YOUR INSTRUCTIONS: Search the material below for the string "notable". Return every line that holds it.

Start of Block

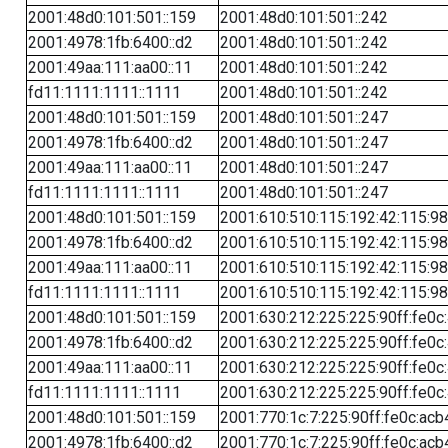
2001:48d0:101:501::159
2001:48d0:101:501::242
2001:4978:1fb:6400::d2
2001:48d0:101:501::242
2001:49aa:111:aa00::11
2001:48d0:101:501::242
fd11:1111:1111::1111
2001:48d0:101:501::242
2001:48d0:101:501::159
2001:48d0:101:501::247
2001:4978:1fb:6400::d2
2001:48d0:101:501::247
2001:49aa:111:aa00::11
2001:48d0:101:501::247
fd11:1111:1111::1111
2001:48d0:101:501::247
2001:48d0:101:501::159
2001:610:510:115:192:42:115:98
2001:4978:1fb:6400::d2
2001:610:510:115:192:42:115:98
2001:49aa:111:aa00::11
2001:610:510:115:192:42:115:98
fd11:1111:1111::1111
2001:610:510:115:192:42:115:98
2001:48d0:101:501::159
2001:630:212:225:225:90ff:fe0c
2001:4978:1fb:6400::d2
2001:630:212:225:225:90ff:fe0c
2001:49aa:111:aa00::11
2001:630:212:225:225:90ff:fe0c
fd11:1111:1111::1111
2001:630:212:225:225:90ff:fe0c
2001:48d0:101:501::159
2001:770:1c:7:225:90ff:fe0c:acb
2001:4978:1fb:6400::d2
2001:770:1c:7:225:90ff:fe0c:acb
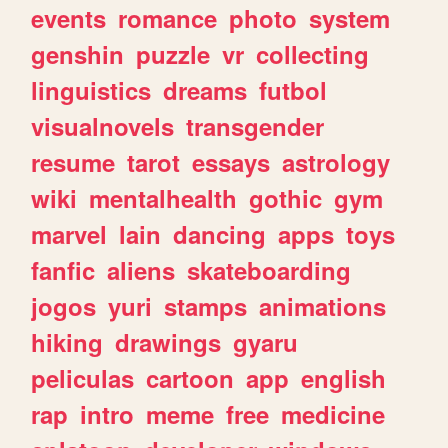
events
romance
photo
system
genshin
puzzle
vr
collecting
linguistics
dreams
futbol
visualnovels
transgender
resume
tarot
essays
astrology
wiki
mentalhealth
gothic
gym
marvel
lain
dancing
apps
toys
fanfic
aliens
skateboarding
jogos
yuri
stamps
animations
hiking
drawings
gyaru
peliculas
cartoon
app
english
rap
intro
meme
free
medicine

End of Block
Start of Block

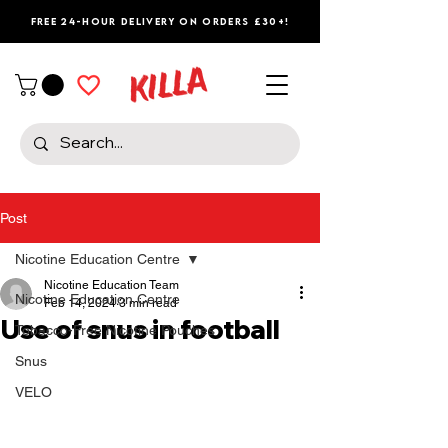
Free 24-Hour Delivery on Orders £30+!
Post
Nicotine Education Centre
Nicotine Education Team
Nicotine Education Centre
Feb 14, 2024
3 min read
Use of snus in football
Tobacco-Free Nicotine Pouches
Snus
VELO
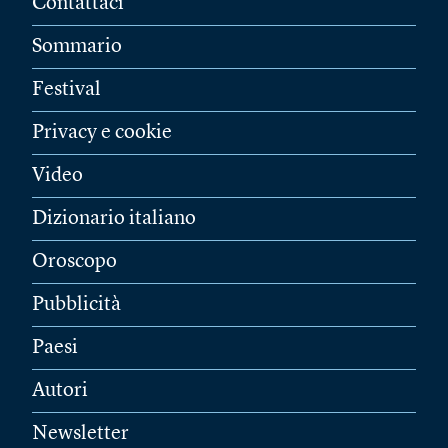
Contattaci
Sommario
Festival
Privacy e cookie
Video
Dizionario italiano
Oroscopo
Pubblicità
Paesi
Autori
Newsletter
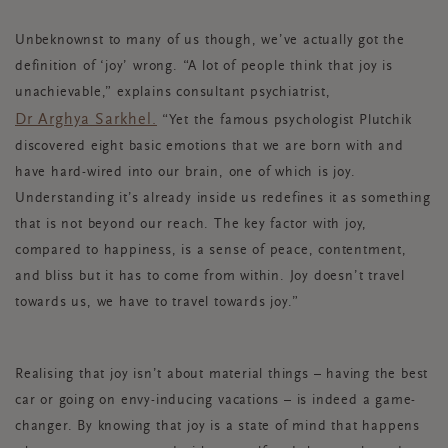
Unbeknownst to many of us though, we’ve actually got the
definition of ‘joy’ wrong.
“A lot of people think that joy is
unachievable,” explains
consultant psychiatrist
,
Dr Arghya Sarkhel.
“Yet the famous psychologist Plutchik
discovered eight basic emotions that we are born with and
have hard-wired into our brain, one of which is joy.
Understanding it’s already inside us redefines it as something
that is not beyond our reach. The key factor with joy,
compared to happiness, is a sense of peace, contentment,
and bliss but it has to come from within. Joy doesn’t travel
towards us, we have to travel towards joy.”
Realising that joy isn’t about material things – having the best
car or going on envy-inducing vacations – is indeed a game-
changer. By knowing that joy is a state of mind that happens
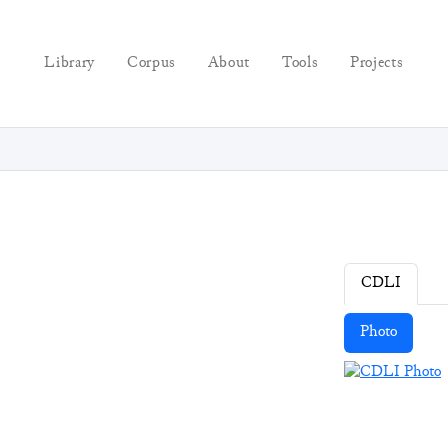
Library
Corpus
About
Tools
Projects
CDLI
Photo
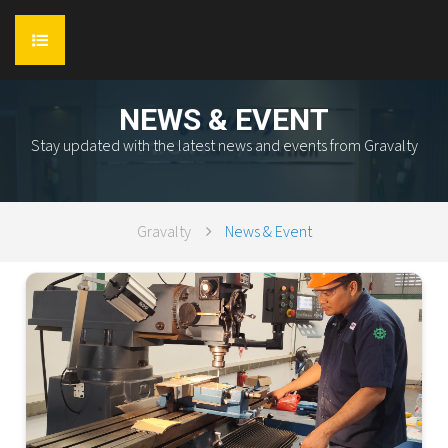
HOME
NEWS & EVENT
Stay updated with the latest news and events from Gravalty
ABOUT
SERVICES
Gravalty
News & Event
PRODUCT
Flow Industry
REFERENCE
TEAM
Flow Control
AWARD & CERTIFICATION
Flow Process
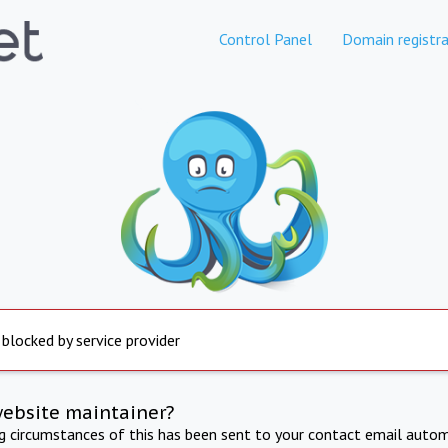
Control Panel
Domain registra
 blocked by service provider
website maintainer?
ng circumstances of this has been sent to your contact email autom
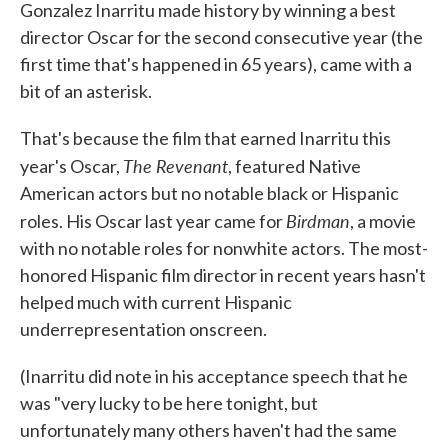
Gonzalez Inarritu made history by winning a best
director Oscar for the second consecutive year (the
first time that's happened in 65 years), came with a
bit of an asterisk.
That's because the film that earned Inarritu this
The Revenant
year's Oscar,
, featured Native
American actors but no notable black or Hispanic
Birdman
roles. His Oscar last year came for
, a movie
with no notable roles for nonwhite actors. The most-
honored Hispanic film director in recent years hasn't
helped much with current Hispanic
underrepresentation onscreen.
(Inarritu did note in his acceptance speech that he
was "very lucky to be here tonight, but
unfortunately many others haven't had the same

End of Block

YOUR RESPONSE:
American actors but no notable black or Hispanic
with no notable roles for nonwhite actors. The most-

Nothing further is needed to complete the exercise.